NASA recently announced the framework that scientists, including Jim Green, the agency’s chief scientist, outlined in a paper available here. The paper, “Call for a framework for reporting evidence of life beyond Earth,” claims that “Our generation could realistically be the one to discover evidence of life” on other celestial bodies. The paper adds that “The magnitude of the question of whether we are alone in the Universe, and the public interest therein, opens the possibility that results may be taken to imply more than the observations support, or than the observers intend.”
To that end, Green and his colleagues developed a seven-level qualitative assessment scale; one that people can use to understand the profundity of any particular discovery in the field of astrobiology.

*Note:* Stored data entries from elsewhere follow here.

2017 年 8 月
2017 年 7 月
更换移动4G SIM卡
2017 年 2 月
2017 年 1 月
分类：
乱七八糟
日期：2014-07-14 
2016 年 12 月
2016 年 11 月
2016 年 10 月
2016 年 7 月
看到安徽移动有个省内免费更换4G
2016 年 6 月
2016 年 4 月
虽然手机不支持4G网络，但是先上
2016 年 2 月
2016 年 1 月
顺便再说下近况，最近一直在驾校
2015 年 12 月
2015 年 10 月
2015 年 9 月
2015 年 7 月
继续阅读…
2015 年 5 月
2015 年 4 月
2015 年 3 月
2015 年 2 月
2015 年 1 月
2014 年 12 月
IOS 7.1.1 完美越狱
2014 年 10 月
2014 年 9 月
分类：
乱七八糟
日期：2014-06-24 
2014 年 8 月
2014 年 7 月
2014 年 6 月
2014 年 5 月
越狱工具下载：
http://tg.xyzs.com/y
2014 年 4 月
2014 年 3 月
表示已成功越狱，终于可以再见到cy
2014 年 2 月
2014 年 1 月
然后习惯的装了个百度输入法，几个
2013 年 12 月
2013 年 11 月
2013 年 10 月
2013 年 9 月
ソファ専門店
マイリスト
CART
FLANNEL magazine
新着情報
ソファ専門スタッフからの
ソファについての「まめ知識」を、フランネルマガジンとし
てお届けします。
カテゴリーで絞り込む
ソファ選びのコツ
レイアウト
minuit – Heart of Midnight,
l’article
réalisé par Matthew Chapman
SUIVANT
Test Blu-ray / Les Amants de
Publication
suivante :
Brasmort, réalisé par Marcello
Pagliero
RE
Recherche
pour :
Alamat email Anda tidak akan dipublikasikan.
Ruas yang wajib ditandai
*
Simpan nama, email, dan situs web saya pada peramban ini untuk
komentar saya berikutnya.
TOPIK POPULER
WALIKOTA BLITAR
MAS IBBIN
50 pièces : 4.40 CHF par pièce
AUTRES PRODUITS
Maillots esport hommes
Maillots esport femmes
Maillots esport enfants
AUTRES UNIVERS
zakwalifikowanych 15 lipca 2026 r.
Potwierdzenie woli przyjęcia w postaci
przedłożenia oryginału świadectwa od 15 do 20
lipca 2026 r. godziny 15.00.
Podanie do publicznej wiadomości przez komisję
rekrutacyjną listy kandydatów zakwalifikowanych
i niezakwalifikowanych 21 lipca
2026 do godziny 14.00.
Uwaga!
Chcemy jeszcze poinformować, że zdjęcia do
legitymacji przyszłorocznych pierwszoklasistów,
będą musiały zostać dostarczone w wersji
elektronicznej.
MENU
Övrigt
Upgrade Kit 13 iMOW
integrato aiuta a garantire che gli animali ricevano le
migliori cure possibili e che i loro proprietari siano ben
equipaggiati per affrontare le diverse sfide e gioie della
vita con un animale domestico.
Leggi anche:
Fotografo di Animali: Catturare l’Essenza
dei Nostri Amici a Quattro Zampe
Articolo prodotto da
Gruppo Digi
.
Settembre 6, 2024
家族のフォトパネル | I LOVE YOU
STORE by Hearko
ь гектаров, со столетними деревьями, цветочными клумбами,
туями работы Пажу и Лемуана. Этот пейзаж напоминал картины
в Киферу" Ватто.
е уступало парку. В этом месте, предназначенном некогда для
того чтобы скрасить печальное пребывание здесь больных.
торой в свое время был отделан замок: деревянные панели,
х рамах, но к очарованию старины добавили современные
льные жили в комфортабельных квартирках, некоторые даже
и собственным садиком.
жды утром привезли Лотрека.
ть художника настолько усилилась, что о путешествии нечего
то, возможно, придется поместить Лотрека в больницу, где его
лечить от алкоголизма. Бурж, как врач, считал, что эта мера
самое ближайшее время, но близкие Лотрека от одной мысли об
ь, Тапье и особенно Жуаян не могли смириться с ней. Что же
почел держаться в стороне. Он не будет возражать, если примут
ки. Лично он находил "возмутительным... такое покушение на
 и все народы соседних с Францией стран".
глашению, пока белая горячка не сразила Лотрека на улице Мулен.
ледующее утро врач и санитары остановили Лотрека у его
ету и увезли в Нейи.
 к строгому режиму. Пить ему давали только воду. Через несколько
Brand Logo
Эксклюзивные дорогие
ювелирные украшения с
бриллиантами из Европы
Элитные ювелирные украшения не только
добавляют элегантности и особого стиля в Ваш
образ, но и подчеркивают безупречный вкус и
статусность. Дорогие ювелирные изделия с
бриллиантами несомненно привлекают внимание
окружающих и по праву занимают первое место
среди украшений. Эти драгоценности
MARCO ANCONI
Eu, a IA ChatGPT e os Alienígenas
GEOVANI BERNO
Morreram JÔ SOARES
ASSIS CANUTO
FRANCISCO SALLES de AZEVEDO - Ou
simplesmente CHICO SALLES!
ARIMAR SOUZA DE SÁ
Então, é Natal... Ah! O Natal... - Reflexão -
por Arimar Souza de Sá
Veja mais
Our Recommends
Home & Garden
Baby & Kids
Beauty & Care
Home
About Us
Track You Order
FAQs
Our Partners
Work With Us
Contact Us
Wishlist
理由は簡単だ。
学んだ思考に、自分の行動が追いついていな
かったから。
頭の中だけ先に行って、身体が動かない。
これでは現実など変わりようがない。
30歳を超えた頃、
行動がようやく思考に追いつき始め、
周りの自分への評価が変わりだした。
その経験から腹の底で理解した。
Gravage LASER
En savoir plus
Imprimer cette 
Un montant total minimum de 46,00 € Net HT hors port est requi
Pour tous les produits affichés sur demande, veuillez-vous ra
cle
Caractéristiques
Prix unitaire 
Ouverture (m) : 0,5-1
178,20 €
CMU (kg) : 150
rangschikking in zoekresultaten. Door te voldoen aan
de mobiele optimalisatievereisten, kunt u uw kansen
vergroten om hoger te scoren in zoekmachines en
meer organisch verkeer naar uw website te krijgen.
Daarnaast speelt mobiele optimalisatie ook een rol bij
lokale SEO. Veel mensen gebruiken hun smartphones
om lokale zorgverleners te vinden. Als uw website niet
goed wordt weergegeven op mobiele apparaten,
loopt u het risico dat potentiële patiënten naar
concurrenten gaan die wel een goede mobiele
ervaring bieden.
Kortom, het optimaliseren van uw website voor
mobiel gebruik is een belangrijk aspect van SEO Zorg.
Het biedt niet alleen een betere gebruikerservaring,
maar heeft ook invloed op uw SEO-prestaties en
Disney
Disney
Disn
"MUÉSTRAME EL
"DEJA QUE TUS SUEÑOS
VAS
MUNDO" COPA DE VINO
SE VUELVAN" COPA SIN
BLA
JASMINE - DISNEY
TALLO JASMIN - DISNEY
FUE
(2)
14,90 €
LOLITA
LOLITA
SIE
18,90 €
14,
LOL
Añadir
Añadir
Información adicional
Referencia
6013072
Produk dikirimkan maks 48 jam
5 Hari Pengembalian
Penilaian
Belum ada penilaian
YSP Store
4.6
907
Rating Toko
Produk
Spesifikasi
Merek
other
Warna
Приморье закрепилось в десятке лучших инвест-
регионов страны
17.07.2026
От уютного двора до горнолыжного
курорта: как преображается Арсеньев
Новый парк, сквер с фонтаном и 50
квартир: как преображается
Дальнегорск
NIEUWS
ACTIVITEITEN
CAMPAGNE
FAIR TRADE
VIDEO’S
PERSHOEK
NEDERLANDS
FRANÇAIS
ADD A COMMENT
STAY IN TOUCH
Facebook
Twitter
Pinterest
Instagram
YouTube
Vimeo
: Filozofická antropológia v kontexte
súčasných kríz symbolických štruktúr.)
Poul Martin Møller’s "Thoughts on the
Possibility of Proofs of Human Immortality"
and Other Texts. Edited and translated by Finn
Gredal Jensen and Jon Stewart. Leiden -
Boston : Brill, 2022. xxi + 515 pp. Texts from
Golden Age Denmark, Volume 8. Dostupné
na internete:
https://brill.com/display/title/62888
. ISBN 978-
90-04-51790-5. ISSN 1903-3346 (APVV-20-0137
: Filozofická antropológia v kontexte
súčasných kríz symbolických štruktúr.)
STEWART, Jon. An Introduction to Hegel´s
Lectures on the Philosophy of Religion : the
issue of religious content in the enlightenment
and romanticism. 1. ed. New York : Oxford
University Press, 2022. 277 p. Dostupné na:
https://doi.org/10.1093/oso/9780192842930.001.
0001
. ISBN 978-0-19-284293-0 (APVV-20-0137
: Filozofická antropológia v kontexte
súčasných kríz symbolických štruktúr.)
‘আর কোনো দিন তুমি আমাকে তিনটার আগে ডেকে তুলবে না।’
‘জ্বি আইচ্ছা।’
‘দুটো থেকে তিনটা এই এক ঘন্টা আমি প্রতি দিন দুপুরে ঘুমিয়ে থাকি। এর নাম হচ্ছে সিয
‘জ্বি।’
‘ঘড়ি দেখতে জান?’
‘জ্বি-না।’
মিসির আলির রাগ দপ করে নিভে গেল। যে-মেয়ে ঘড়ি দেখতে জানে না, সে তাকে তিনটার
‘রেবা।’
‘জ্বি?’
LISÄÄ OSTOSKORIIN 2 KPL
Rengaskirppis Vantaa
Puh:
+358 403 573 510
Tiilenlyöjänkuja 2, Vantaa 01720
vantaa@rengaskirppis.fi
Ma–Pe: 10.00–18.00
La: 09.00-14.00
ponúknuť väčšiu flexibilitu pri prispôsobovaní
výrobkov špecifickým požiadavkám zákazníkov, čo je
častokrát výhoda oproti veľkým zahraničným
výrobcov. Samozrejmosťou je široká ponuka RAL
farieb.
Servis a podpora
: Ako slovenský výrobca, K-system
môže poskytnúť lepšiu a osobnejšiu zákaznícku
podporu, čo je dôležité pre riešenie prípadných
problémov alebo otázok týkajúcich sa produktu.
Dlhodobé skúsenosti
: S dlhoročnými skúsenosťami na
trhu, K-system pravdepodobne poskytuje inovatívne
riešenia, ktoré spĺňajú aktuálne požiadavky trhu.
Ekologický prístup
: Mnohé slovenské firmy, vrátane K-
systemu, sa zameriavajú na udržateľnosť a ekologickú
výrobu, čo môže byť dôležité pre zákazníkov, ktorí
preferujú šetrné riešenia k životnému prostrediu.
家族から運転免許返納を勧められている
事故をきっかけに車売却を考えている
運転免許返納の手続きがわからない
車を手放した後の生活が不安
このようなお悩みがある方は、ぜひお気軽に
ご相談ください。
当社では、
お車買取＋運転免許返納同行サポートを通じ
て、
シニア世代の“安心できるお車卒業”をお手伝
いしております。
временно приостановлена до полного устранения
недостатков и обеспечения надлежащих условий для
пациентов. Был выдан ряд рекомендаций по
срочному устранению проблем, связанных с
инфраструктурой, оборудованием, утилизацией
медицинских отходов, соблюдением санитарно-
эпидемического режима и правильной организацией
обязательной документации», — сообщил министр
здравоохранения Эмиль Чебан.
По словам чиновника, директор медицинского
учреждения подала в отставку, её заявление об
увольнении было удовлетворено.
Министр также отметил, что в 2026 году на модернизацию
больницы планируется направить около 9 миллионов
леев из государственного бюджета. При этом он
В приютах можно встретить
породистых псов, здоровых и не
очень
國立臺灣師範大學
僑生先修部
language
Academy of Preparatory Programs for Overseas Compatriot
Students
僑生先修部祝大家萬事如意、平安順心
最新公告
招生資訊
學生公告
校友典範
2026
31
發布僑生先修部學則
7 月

Overall, the scale is a way to temper excitement over evidence that may not be as compelling as it seems. Although, again, hearing about discoveries involving say, chemical biomarkers on Venus, is pure dream fuel.
As for the seven levels, they’re a simple way of showing how astrobiologists determine the existence of life; beginning with the detection of a signal scientists know can be a result of life and ending with independent, follow-up observations. In between, is evidence that say, rules out contamination of instruments. Or the possibility that a particular sign of life is actually from a non-biological source.
“Having a scale like this will help us understand where we are in terms of the search for life in particular locations, and in terms of the capabilities of missions and technologies that help us in that quest,” Green said in a NASA press release. Mary Voytek, study co-author and head of NASA’s Astrobiology Program, added that scientists had set the public up to think there are only two options; it’s life or it isn’t. Voytek added, “We need a better way to share the excitement of our discoveries, and demonstrate how each discovery builds on the next, so that we can bring the public and other scientists along on the journey.”